▸ **TO DO**
Each line of the records below that includes "Infantil" adds one to the count; state the final count by itself.

[Dataset entries]
= = = =
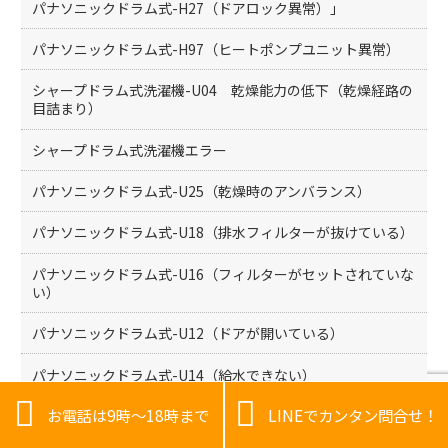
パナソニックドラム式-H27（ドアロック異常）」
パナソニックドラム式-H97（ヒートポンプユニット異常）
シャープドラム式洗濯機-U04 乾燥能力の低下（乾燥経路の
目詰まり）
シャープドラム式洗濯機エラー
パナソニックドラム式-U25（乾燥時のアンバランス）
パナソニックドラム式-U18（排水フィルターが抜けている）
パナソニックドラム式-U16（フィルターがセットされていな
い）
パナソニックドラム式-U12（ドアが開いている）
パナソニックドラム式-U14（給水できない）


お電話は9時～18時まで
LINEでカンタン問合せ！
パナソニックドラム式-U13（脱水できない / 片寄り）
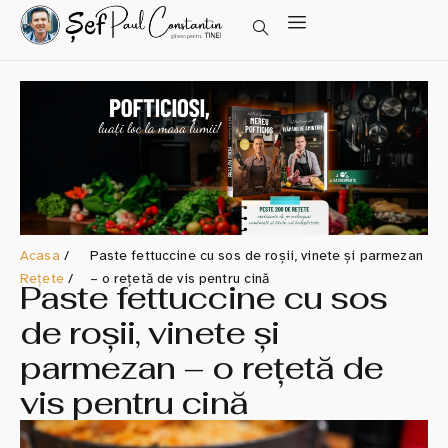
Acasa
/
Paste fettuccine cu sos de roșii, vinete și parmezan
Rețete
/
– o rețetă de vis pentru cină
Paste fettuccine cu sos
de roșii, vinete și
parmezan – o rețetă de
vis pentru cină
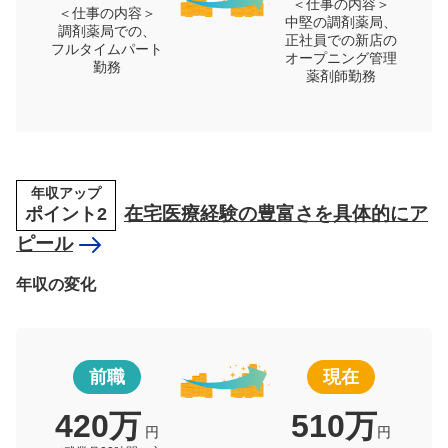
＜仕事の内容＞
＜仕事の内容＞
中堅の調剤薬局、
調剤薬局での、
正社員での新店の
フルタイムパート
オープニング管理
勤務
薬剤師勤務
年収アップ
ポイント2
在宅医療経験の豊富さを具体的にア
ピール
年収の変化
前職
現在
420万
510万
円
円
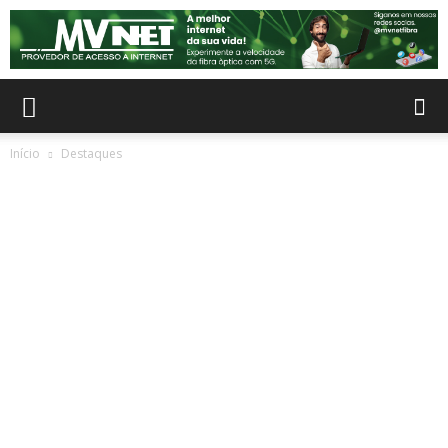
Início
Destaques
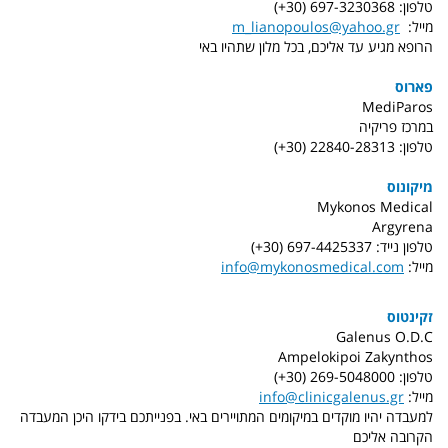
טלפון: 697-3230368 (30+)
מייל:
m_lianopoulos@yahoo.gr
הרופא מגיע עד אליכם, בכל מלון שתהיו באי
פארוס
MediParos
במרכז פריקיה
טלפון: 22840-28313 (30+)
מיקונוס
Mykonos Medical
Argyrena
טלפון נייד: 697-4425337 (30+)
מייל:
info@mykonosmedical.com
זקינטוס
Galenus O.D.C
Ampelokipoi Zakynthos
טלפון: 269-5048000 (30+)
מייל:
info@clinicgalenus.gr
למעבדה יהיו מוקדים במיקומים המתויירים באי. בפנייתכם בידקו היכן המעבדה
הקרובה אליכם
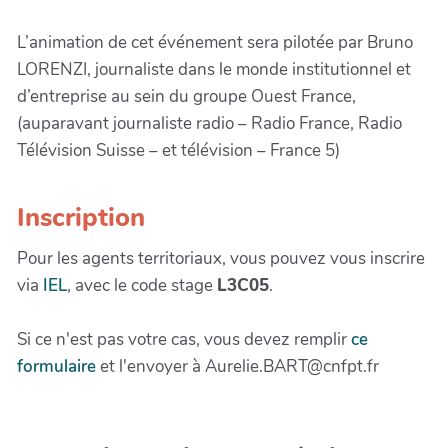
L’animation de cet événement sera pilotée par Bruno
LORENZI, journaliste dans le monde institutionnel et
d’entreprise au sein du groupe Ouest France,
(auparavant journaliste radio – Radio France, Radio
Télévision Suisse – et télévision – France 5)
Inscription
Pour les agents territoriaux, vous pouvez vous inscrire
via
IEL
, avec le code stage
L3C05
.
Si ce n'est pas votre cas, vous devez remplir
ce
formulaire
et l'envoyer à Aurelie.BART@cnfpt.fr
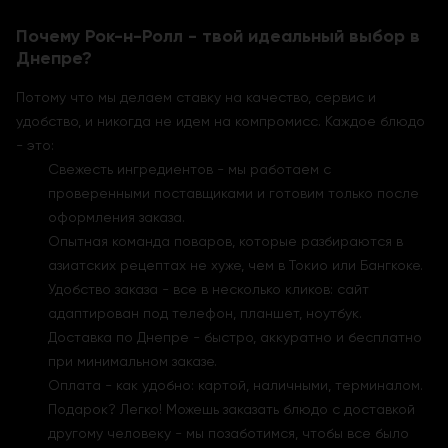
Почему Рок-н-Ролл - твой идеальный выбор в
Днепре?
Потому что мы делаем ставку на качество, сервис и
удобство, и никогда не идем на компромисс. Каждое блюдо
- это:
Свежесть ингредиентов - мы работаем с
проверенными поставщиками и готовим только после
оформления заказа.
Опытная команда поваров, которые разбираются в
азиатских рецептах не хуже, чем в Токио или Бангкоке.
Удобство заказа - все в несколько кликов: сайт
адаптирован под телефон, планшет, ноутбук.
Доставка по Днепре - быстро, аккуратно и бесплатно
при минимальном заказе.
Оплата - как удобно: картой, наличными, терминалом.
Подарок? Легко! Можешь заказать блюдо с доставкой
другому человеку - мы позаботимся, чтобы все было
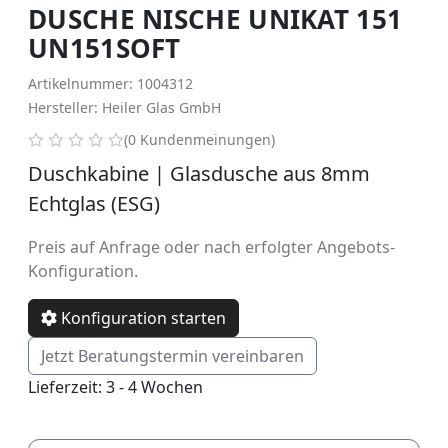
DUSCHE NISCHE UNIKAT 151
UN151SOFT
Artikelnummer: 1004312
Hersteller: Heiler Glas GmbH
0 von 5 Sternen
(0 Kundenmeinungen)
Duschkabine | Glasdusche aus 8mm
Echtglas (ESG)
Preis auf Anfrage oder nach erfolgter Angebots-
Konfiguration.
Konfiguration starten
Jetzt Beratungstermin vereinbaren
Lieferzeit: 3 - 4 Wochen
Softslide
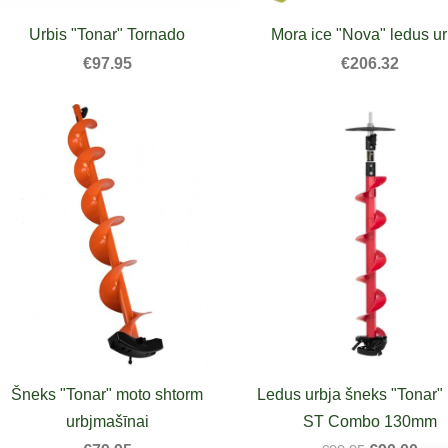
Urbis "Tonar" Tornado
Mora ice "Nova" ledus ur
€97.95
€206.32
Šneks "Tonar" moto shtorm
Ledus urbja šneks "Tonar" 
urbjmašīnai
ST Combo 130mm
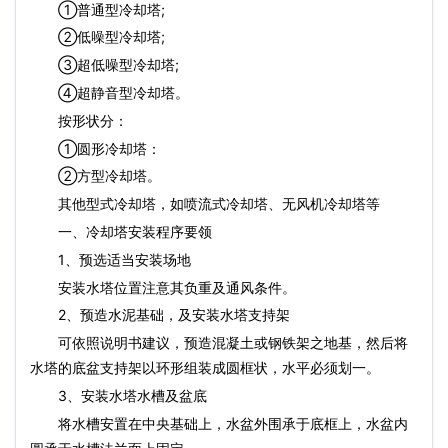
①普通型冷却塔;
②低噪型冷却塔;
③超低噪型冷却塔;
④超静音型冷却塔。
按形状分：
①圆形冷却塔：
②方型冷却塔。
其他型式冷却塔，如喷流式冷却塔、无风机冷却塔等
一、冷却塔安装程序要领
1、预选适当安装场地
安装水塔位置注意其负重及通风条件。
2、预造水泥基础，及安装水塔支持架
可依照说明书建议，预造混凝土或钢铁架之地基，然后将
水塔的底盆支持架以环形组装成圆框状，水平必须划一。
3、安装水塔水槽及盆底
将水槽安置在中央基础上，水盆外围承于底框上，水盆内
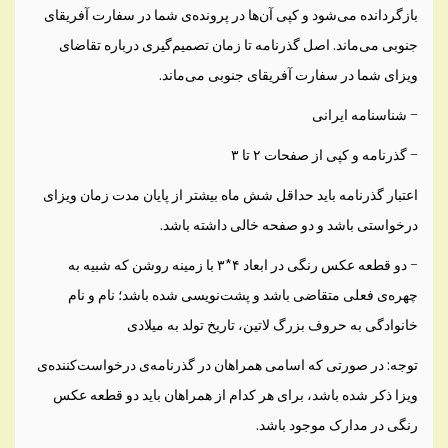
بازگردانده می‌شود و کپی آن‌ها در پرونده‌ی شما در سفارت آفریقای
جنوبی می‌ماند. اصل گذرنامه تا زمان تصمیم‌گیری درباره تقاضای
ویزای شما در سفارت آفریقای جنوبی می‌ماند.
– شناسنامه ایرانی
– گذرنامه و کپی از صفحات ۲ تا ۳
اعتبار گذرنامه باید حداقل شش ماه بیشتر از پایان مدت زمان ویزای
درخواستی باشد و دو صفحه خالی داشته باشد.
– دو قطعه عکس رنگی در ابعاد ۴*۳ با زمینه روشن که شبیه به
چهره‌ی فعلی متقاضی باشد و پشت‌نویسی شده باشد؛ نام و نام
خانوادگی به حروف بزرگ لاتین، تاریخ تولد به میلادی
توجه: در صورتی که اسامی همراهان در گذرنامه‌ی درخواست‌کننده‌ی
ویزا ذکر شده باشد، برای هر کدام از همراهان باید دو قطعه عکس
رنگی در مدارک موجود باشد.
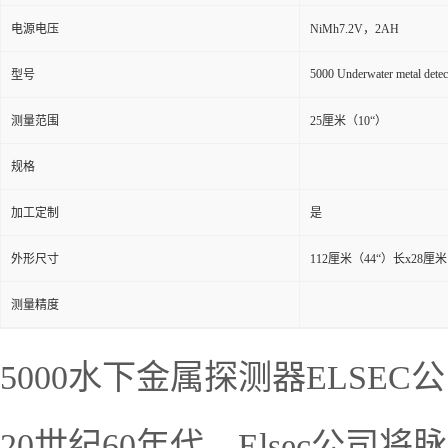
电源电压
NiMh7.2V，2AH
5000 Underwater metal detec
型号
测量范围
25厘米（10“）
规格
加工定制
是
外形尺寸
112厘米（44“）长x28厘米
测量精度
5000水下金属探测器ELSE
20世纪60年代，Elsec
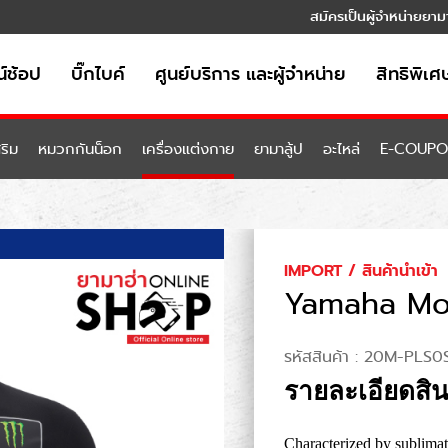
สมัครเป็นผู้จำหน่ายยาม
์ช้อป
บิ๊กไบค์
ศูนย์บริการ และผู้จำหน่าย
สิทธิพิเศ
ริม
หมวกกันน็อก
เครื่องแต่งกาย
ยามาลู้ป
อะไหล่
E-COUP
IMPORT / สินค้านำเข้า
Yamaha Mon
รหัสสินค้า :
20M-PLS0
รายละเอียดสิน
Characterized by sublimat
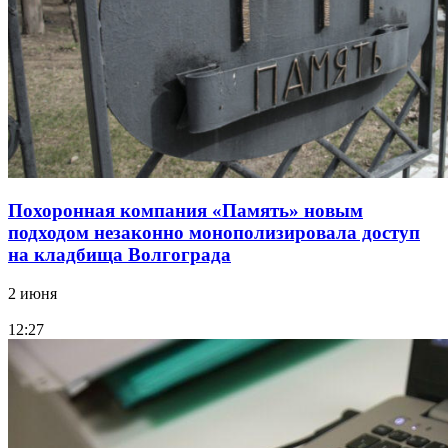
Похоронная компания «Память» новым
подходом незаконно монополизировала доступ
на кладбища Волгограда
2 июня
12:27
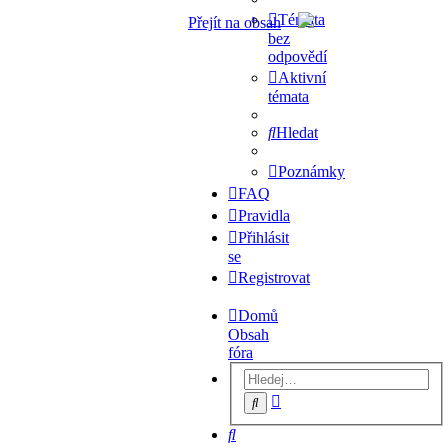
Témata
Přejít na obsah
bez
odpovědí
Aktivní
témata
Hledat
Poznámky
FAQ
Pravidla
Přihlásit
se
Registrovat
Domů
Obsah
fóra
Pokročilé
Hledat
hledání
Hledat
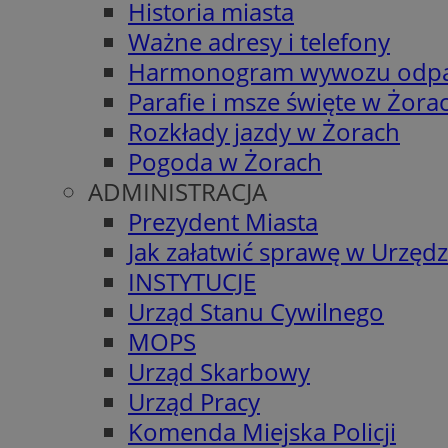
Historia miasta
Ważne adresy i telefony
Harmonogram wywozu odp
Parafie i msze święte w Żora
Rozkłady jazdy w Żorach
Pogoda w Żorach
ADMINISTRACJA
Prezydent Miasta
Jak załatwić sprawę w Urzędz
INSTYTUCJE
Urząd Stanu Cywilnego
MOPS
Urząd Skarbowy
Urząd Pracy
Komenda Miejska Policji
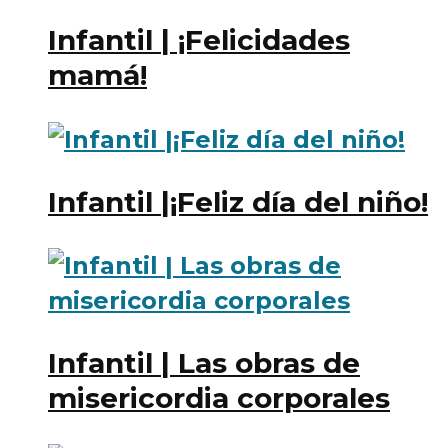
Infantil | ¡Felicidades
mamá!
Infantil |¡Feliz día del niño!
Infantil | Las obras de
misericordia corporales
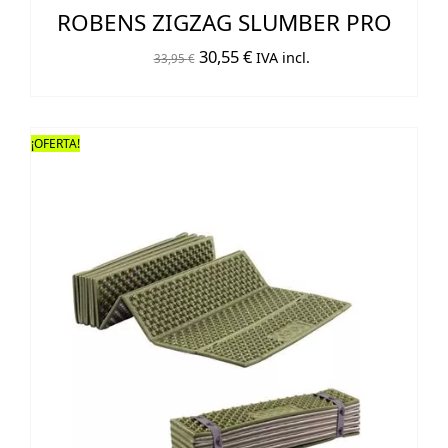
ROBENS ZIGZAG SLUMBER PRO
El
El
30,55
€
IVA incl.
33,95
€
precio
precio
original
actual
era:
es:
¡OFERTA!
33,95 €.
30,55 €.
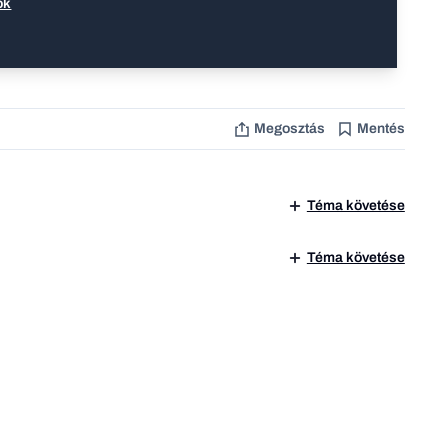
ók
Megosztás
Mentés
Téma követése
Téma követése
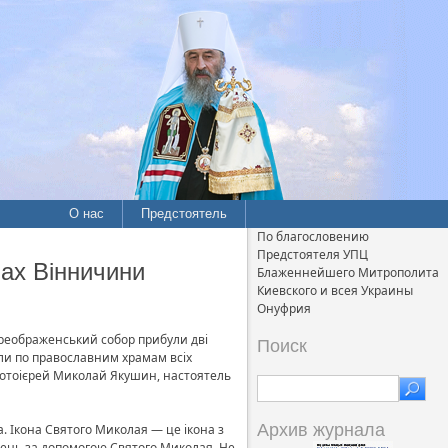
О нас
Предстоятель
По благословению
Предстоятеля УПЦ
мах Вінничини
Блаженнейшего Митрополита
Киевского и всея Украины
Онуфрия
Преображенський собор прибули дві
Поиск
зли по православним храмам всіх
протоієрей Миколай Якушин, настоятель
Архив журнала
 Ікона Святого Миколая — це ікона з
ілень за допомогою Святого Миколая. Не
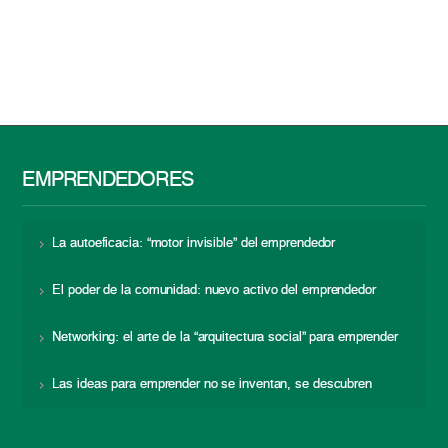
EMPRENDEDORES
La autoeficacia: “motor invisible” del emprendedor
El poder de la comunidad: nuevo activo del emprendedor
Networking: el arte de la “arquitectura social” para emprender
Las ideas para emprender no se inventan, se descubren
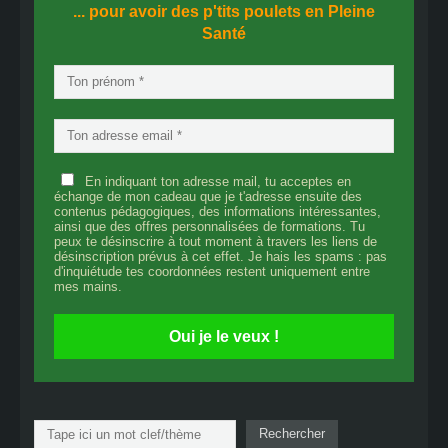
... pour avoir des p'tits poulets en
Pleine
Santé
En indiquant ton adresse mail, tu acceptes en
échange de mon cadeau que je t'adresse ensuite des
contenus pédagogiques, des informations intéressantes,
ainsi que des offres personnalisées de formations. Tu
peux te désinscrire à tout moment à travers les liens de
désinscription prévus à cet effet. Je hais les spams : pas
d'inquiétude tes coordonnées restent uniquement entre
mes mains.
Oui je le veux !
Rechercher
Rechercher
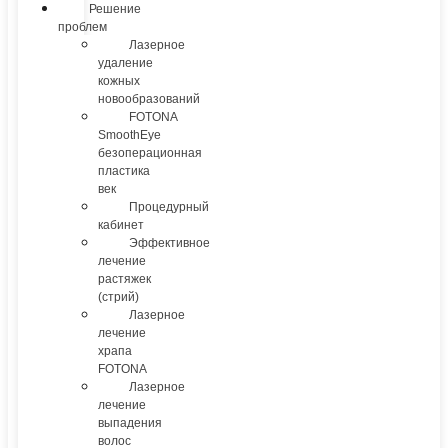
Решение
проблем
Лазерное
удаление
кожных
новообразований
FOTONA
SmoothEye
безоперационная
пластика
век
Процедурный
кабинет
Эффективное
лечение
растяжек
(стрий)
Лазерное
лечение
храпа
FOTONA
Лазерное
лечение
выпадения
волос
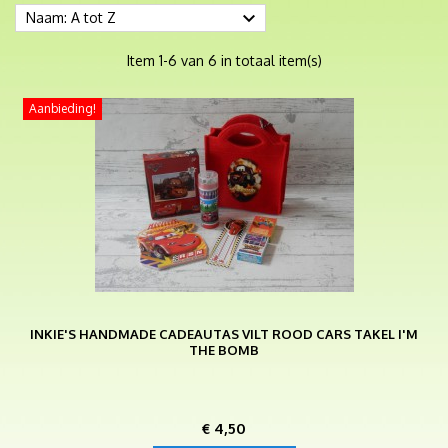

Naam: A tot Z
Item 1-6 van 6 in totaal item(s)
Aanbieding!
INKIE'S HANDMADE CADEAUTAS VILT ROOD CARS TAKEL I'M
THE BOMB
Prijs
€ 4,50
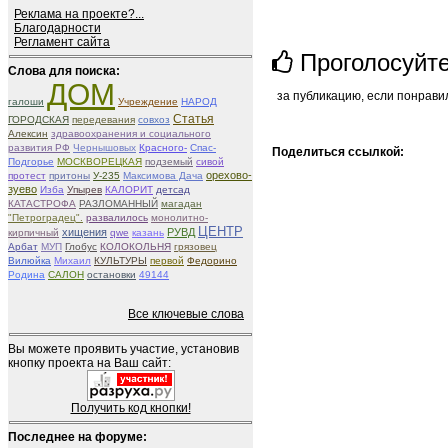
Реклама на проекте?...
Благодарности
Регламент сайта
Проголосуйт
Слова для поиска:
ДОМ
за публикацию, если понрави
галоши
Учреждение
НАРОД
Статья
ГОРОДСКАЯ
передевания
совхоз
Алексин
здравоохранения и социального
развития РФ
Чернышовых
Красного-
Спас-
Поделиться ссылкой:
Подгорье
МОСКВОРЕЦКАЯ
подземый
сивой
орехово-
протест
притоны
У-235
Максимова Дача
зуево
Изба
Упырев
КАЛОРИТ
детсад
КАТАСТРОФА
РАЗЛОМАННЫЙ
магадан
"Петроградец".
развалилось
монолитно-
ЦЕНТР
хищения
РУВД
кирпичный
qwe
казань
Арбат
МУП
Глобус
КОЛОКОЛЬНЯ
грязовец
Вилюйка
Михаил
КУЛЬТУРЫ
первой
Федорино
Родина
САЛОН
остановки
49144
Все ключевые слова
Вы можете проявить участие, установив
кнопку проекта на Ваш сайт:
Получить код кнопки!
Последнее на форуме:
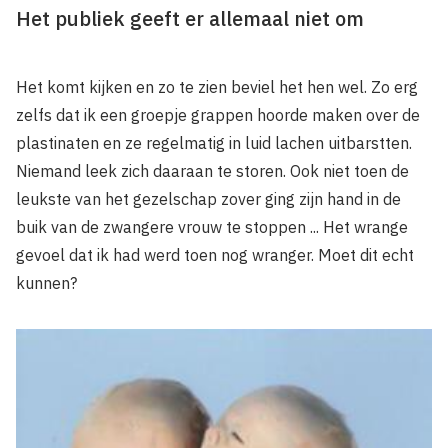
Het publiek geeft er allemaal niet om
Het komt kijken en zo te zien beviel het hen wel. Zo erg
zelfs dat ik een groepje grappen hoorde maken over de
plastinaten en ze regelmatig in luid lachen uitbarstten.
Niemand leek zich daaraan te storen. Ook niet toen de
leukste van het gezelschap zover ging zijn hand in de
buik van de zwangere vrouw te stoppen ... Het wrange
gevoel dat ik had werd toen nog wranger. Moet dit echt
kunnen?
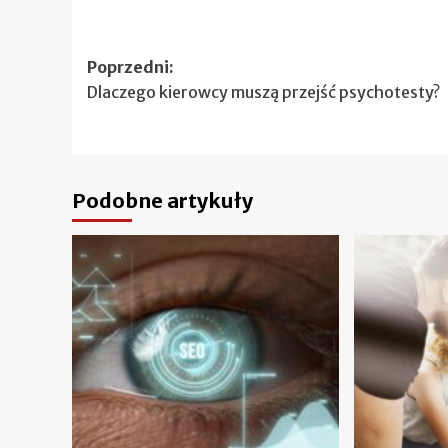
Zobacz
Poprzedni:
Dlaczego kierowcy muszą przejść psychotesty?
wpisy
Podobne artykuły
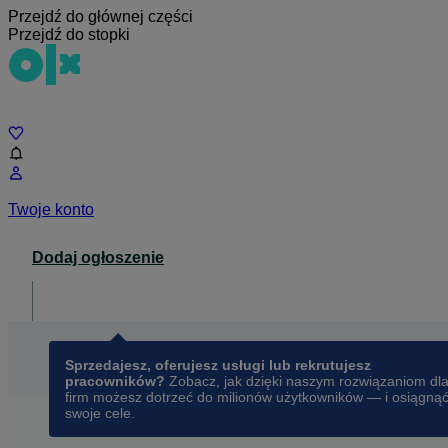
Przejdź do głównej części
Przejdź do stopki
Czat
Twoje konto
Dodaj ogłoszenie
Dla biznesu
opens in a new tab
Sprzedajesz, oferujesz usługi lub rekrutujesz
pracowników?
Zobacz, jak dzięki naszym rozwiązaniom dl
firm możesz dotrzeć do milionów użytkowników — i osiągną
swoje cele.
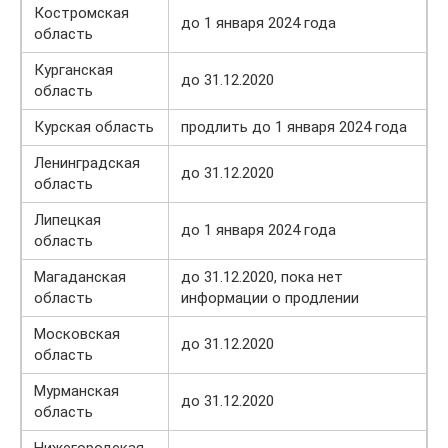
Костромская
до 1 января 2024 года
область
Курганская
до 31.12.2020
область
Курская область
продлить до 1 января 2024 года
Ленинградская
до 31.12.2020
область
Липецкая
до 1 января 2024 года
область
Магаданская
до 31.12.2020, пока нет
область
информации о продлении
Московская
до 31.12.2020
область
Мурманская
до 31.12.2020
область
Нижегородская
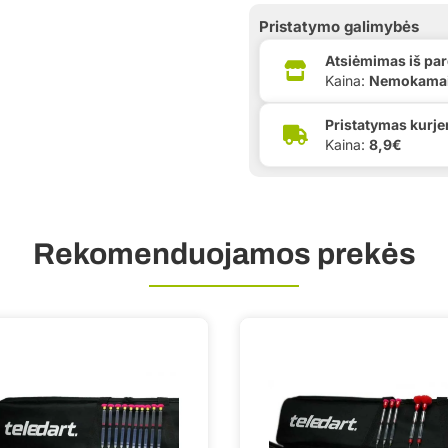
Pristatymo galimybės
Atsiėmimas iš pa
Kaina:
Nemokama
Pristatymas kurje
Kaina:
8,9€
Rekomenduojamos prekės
= = = =
▸ **REPLY**
3